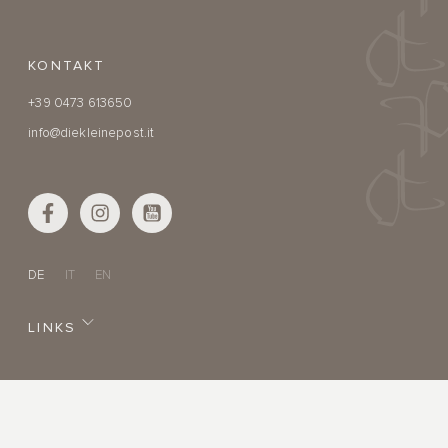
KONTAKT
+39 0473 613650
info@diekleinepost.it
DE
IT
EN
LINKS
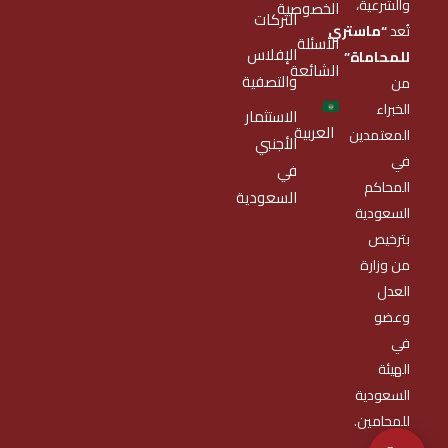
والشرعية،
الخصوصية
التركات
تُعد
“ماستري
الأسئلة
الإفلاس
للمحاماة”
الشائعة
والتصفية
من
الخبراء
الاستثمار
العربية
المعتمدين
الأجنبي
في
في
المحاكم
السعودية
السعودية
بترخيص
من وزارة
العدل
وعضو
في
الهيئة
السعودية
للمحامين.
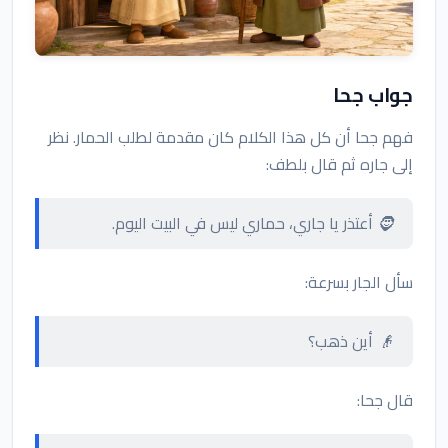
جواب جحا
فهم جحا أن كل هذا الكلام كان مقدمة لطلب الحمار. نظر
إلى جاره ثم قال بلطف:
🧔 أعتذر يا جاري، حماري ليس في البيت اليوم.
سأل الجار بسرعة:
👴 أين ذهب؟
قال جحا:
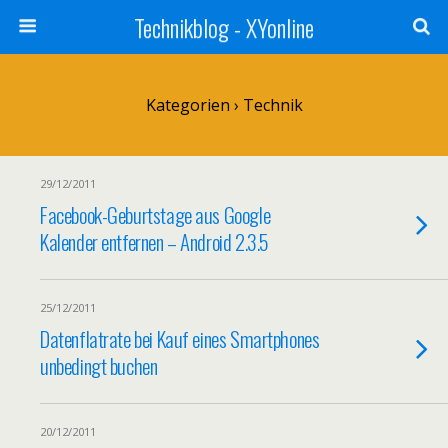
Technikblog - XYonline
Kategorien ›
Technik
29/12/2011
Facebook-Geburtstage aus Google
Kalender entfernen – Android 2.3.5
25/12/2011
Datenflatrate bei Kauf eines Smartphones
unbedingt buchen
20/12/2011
==========
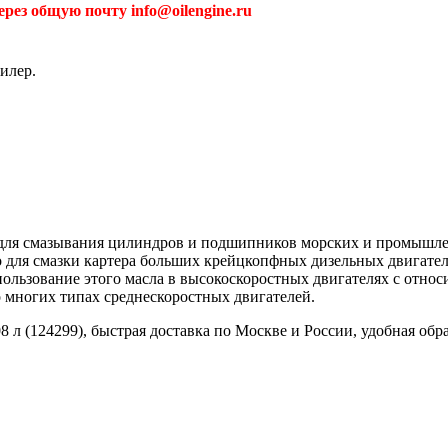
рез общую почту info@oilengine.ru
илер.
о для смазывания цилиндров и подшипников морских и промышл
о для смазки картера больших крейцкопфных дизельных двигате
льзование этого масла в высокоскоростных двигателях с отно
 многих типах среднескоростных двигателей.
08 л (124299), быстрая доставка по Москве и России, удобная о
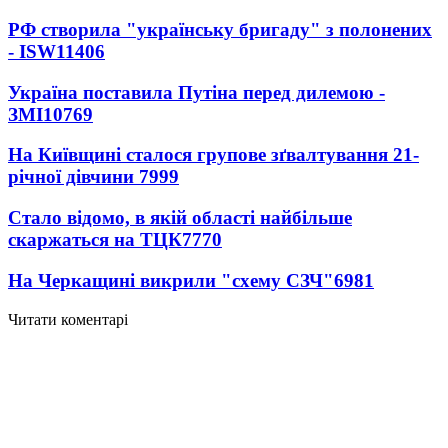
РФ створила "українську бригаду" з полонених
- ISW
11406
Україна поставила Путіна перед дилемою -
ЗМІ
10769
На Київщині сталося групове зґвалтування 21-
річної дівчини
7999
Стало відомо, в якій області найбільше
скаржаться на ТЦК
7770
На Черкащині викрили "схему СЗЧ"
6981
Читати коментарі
==========
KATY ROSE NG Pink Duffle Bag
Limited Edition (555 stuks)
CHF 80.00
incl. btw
==========
Wherever the string "info" appears in a line of the records above, copy that line.

**Solution to the exercise:**
info@diekleinepost.it
рез общую почту info@oilengine.ru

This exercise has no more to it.